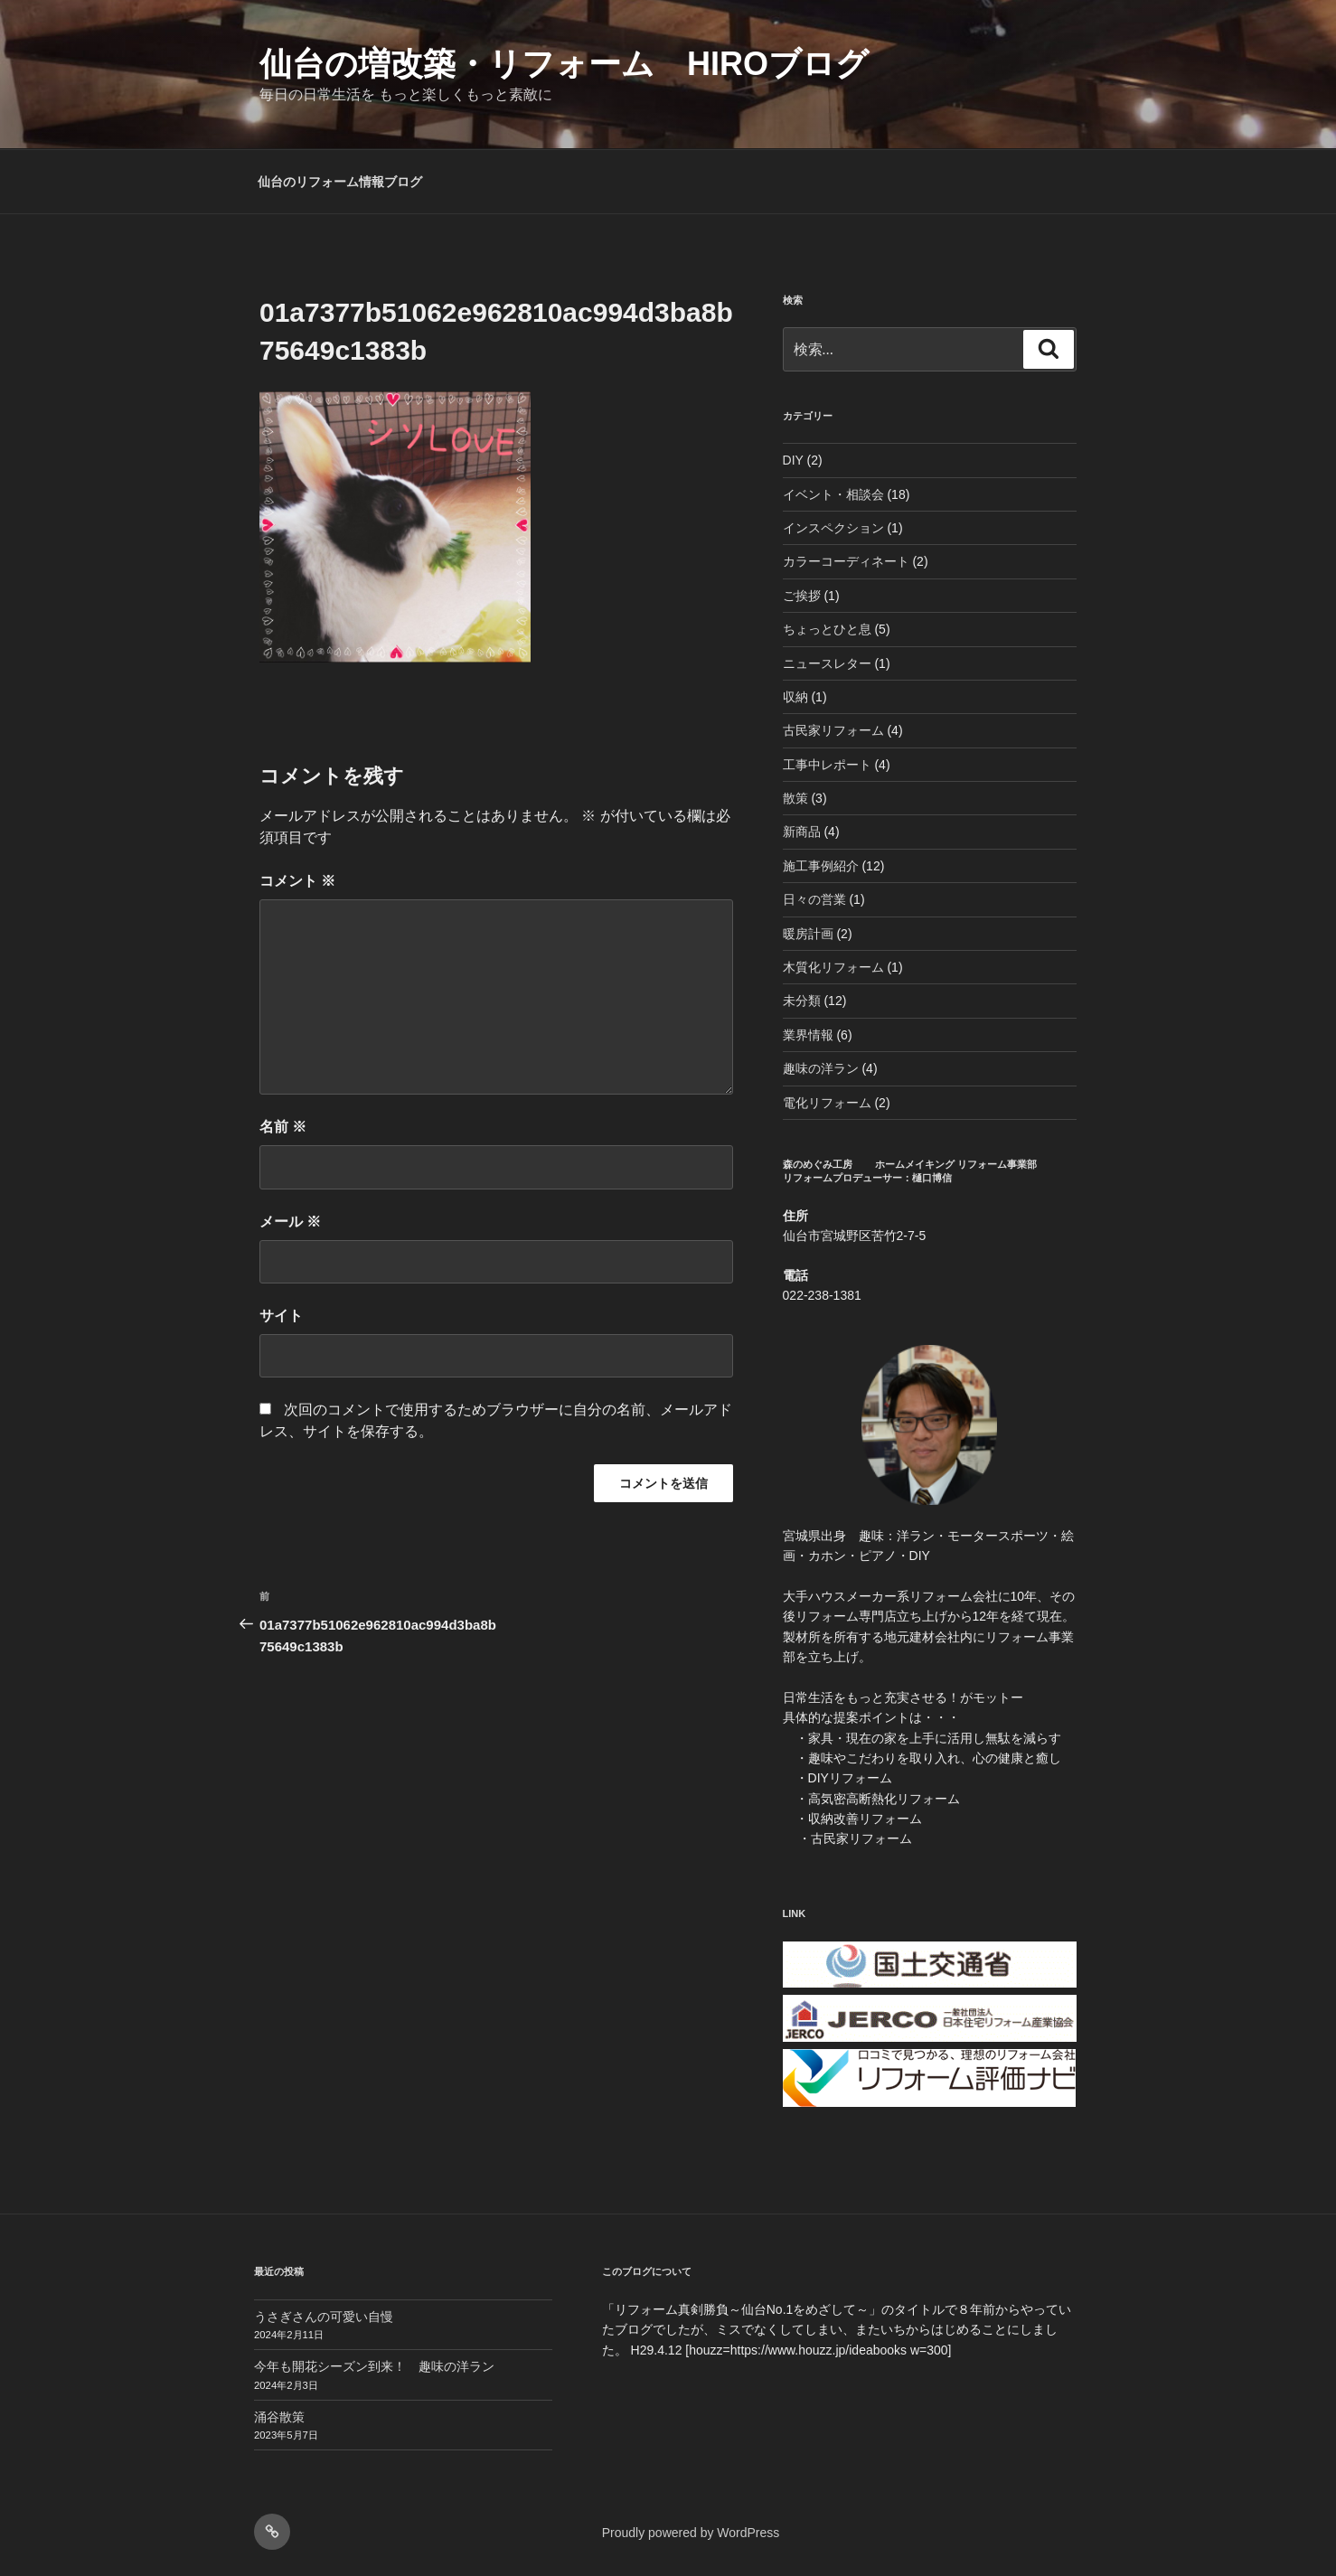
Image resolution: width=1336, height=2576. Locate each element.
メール (290, 1221)
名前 (282, 1126)
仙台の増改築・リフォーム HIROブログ (564, 63)
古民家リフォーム (833, 730)
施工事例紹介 (821, 866)
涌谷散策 (279, 2417)
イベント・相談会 (833, 494)
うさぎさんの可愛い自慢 (323, 2316)
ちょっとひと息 (827, 629)
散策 (795, 798)
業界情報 (808, 1035)
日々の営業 (814, 899)
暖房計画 (808, 933)
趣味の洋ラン (821, 1068)
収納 (795, 697)
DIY (793, 460)
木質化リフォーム (833, 967)
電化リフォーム (827, 1102)
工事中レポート (827, 764)
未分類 (802, 1000)
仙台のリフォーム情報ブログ (340, 181)
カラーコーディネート (846, 561)
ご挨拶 (802, 595)
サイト (281, 1315)
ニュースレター (827, 663)
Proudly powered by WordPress (691, 2532)
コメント (297, 880)
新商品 (802, 831)
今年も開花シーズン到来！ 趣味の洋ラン (374, 2366)
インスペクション (833, 528)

- What you are asked to do:
The lines beginning with the one that holds "ご挨拶 (802, 595)" and ending with the last line of the data above are to be reproduced exactly, and nothing else.

- Answer to this task:
ご挨拶 (802, 595)
サイト (281, 1315)
ニュースレター (827, 663)
Proudly powered by WordPress (691, 2532)
コメント (297, 880)
新商品 (802, 831)
今年も開花シーズン到来！ 趣味の洋ラン (374, 2366)
インスペクション (833, 528)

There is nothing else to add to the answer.